Alternatively, there is the possibility that intact BRGs could survive the application of biocides on surfaces via MGE and transfer to other bacteria via HGT.  There appears to be little literature that considers this possibility.  In addition, such exposure could trigger a SOS response in bacteria (a response to DNA damage) and this response has been associated with generation of genetic diversity with AMR variants through the formation of reactive oxygen species and mutagenesis.  Whether exposure to some biocides can lead to specific or multiple resistances to antibiotics (including CIAs) used in clinical settings remains to be elucidated.  The activation of the SOS response has been found to be associated with the formation of biofilms perhaps due to the slower growth rates involved although antibiotic resistant variants may emerge.  A further consideration is that the SOS response is important for prophage activation.  Activation of the SOS response could therefore result in the release of phage particles which many carry ARGs and thereby contribute to HGT (Diard et al., 2017).  There appears to be little literature that considers any of these possibilities. 

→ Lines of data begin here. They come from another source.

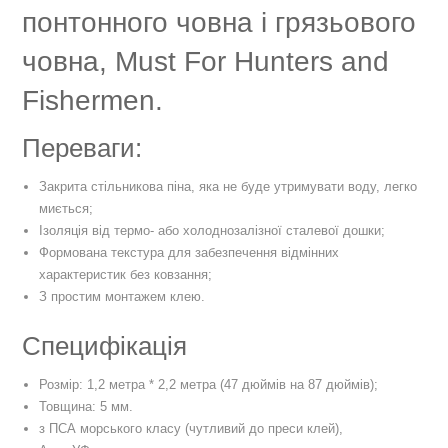
понтонного човна і грязьового
човна, Must For Hunters and
Fishermen.
Переваги:
Закрита стільникова піна, яка не буде утримувати воду, легко
миється;
Ізоляція від термо- або холоднозалізної сталевої дошки;
Формована текстура для забезпечення відмінних
характеристик без ковзання;
З простим монтажем клею.
Специфікація
Розмір: 1,2 метра * 2,2 метра (47 дюймів на 87 дюймів);
Товщина: 5 мм.
з ПСА морського класу (чутливий до преси клей),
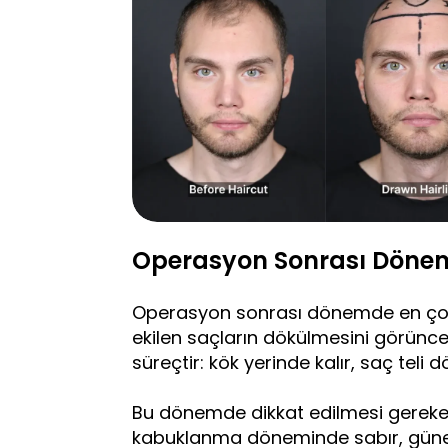
Operasyon Sonrası Dönem
Operasyon sonrası dönemde en çok k
ekilen saçların dökülmesini görünce
süreçtir: kök yerinde kalır, saç teli
Bu dönemde dikkat edilmesi gerekenle
kabuklanma döneminde sabır, güneş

Unlike biocides, heavy metals are often used at sub-inhibitory concentrations providing more potential for resistance and co-selection of AMR to emerge (Wales & Davies, 2015).

Aims/objectives of this study

The review question was:

“Do biocides and/or heavy metals used in food animal production have an impact on the development of AMR in the food chain?”

The review was structured and aimed at addressing the following key questions (terms of reference) provided by the FSA:

  • Is there evidence in the literature to show that biocides and/or heavy metals used in food animal production have an impact on the development of AMR?
  • How long are biocides and/or heavy metals (used in food animal production) able to persist in animal production environments and how does this impact on the development of AMR and associated risks?
  • What evidence from the literature is there that biocide and/or heavy metal associated AMR enters the food chain through products of animal origin or as a result of crop contamination?
  • Is there a potential risk to the consumer from AMR acquired through the use of biocides and/or heavy metals in food animal production?

A central question was whether the release of biocides (in particular disinfectants) and/or heavy metals from food animal production has the potential to create local concentrations where AMR can emerge and spread (as bacteria or genes) and whether this presents a potential risk to the consumer as a result.